Fewer than half of Indiana students meet new exam standards
By TOM DAVIES Associated Press
INDIANAPOLIS (AP) — Fewer than half of Indiana students met expected achievement levels on the state's new standardized test, leading the state's top educator to renew her call for changes on how those results are used for rating schools and teachers.
Statewide results for the spring 2019 ILEARN exam released Wednesday show that 47.9% of students in grades 3-8 met or exceeded proficiency standards in language arts and 47.8% met or exceeded them in math. Those are both more than 10 percentage points lower than the passing rates for last year's pass or fail ISTEP exam, when 64.6% passed language arts and 58.9% passed math.
Even before the ILEARN results were released to the public, Republican Gov. Eric Holcomb and GOP legislative leaders called for lawmakers to approve a one-year delay in using those test scores so they don't hurt teacher evaluations or the A-F ratings for schools.
State schools Superintendent Jennifer McCormick said the two exams aren't comparable, as the new test covers some different material and uses tougher standards for determining whether students are making sufficient progress as they advance through grade. More than half of Indiana's schools would receive D or F ratings if the state Department of Education used the new test results to produce those ratings, she said.
McCormick said she doesn't believe the state's students are backsliding, pointing to national tests that show Indiana students exceeding the national average scores. For example, Indiana 4th and 8th graders slightly exceeded the national averages on the National Assessment of Educational Progress exam and the SAT college entrance exam, where Indiana's 2018 high school graduates' mean score of 1086 was 18 points better than the national mean.
"We are seeing some promising trends of our student performance going up, this assessment is just much more rigorous," she said.
Nearly 500,000 Indiana students took the ILEARN test this year after the Republican-dominated Legislature ordered it in 2017 as a replacement for the ISTEP exam, which faced years of complaints about the number of days it took students to take, technical problems administering it and long waits for the results.

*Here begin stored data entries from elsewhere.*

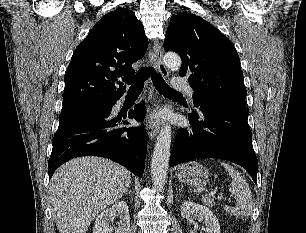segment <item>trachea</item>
Listing matches in <instances>:
<instances>
[{
  "label": "trachea",
  "mask_w": 306,
  "mask_h": 233,
  "mask_svg": "<svg viewBox=\"0 0 306 233\" xmlns=\"http://www.w3.org/2000/svg\"><path fill=\"white\" fill-rule=\"evenodd\" d=\"M151 76L155 88L162 94L180 95L170 88L164 81L160 73L156 72L154 67H142L135 76L124 78L123 81L130 85L129 92H141L144 87V82Z\"/></svg>",
  "instance_id": "3493384b"
}]
</instances>
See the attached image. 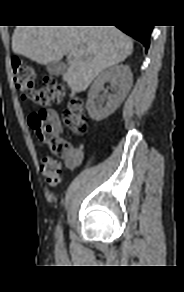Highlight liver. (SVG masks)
<instances>
[{"label": "liver", "mask_w": 184, "mask_h": 292, "mask_svg": "<svg viewBox=\"0 0 184 292\" xmlns=\"http://www.w3.org/2000/svg\"><path fill=\"white\" fill-rule=\"evenodd\" d=\"M12 50L42 65L72 54L63 81L82 92L99 73L131 55L133 42L114 26H17Z\"/></svg>", "instance_id": "1"}]
</instances>
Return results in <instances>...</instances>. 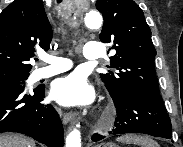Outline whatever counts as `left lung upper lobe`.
<instances>
[{
    "mask_svg": "<svg viewBox=\"0 0 183 147\" xmlns=\"http://www.w3.org/2000/svg\"><path fill=\"white\" fill-rule=\"evenodd\" d=\"M96 8L104 18L100 40L115 51L107 67L116 71L100 74L113 101L134 89L159 93L156 51L143 11L133 0H97Z\"/></svg>",
    "mask_w": 183,
    "mask_h": 147,
    "instance_id": "obj_1",
    "label": "left lung upper lobe"
}]
</instances>
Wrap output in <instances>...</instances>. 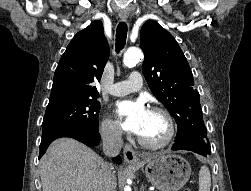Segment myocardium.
Returning <instances> with one entry per match:
<instances>
[{
  "instance_id": "1",
  "label": "myocardium",
  "mask_w": 251,
  "mask_h": 191,
  "mask_svg": "<svg viewBox=\"0 0 251 191\" xmlns=\"http://www.w3.org/2000/svg\"><path fill=\"white\" fill-rule=\"evenodd\" d=\"M150 112L157 113V114H160L161 116H163V118L165 119L166 124H167V135H166L165 139L159 143H151V142L147 141L146 139H144L140 135L137 136V140L141 146H143L144 148H147V149L158 150V149L165 148L173 142L174 137H175L174 119L169 111H167L166 109L161 108V107H152L150 109Z\"/></svg>"
}]
</instances>
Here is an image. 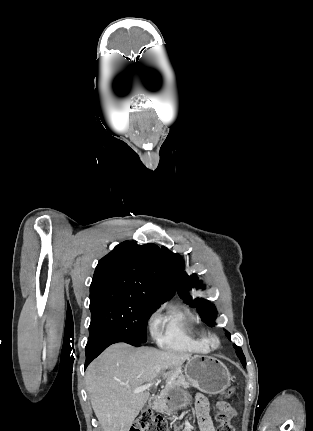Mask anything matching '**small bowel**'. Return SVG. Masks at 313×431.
<instances>
[{"instance_id": "obj_1", "label": "small bowel", "mask_w": 313, "mask_h": 431, "mask_svg": "<svg viewBox=\"0 0 313 431\" xmlns=\"http://www.w3.org/2000/svg\"><path fill=\"white\" fill-rule=\"evenodd\" d=\"M216 407L229 415H235L234 409L227 403L218 402ZM197 418L201 431H216L210 416L209 403L205 396H197Z\"/></svg>"}]
</instances>
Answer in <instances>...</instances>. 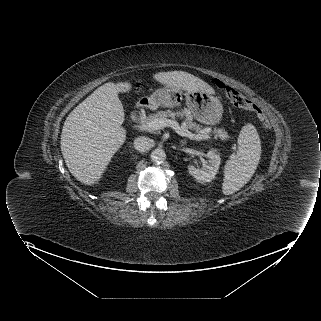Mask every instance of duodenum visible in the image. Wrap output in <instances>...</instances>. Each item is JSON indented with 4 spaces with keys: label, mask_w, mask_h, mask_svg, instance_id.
Returning <instances> with one entry per match:
<instances>
[{
    "label": "duodenum",
    "mask_w": 321,
    "mask_h": 321,
    "mask_svg": "<svg viewBox=\"0 0 321 321\" xmlns=\"http://www.w3.org/2000/svg\"><path fill=\"white\" fill-rule=\"evenodd\" d=\"M149 100L148 99H141L138 103H137V106H136V110L132 113V118H137L138 116V110L140 109H143V108H146L148 105H149Z\"/></svg>",
    "instance_id": "duodenum-1"
}]
</instances>
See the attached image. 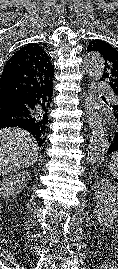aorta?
<instances>
[{
    "label": "aorta",
    "mask_w": 118,
    "mask_h": 269,
    "mask_svg": "<svg viewBox=\"0 0 118 269\" xmlns=\"http://www.w3.org/2000/svg\"><path fill=\"white\" fill-rule=\"evenodd\" d=\"M84 64L90 76L95 78L102 77L104 72V59L99 54L87 55ZM108 145L109 143L102 125V120L98 117L92 129L87 161L91 164L101 163L107 152Z\"/></svg>",
    "instance_id": "aorta-1"
}]
</instances>
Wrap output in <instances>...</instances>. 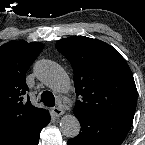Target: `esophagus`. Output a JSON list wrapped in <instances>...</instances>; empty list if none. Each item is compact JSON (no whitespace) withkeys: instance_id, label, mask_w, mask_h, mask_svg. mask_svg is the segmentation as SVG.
Instances as JSON below:
<instances>
[{"instance_id":"obj_1","label":"esophagus","mask_w":145,"mask_h":145,"mask_svg":"<svg viewBox=\"0 0 145 145\" xmlns=\"http://www.w3.org/2000/svg\"><path fill=\"white\" fill-rule=\"evenodd\" d=\"M52 112H53V114L56 117H59V116L64 114V110L62 108H60V107H54V108H52Z\"/></svg>"}]
</instances>
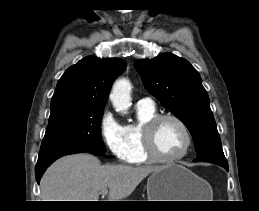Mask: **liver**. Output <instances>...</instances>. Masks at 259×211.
I'll use <instances>...</instances> for the list:
<instances>
[{
    "mask_svg": "<svg viewBox=\"0 0 259 211\" xmlns=\"http://www.w3.org/2000/svg\"><path fill=\"white\" fill-rule=\"evenodd\" d=\"M162 166L101 165L91 154L65 156L53 163L41 182L42 201H99L102 190L107 201H122L139 183Z\"/></svg>",
    "mask_w": 259,
    "mask_h": 211,
    "instance_id": "1",
    "label": "liver"
}]
</instances>
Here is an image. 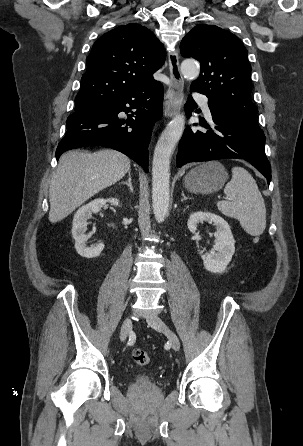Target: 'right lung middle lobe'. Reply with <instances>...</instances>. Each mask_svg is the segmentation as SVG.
Masks as SVG:
<instances>
[{"label":"right lung middle lobe","mask_w":303,"mask_h":446,"mask_svg":"<svg viewBox=\"0 0 303 446\" xmlns=\"http://www.w3.org/2000/svg\"><path fill=\"white\" fill-rule=\"evenodd\" d=\"M75 109H81L83 107L89 106L87 105V101L79 98H75Z\"/></svg>","instance_id":"right-lung-middle-lobe-1"}]
</instances>
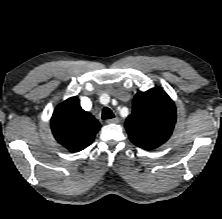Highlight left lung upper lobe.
I'll list each match as a JSON object with an SVG mask.
<instances>
[{
    "label": "left lung upper lobe",
    "mask_w": 222,
    "mask_h": 219,
    "mask_svg": "<svg viewBox=\"0 0 222 219\" xmlns=\"http://www.w3.org/2000/svg\"><path fill=\"white\" fill-rule=\"evenodd\" d=\"M175 122V104L162 89L153 88L135 95L125 127L132 143L152 150L169 139Z\"/></svg>",
    "instance_id": "obj_1"
}]
</instances>
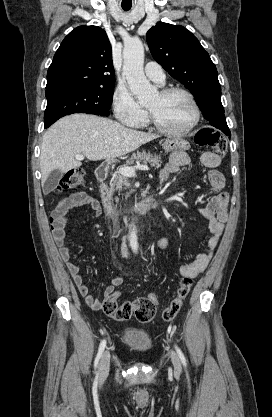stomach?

ILEARN is computer adaptive, meaning questions change depending on whether a student answers a previous question correctly. State officials have said it will assess a student's abilities better than the ISTEP, which gave all students the same questions.
McCormick, a Republican who previously worked as a teacher and school superintendent in Yorktown, disagrees with the state's reliance on the results of a single student exam to determine school ratings. That's a key difference in her taut relationship with Holcomb and GOP legislative leaders that contributed to her decision not to run for re-election next year.
McCormick said too many changes have occurred with standardized testing in recent years, including the development of a revised ISTEP after then-Gov. Mike Pence's 2014 push to withdraw Indiana from the national Common Core standards and the later switch to the ILEARN exam.
"We are who we vote for. Policy fatigue is certainly setting in in the state of Indiana and I know we are not alone," McCormick said. "At some point, Indiana needs to listen to practitioners as some of those policies are being developed and be smart about how we move forward."
Keith Gambill, the head of the state's largest teachers union, said he believes legislators are placing too much reliance on how a third-grader performs on a single test to rate the effectiveness of schools and teachers.
"It's this fallacy of this one-stop shop, that this one thing will do everything and the test simply isn't constructed to do that," he said.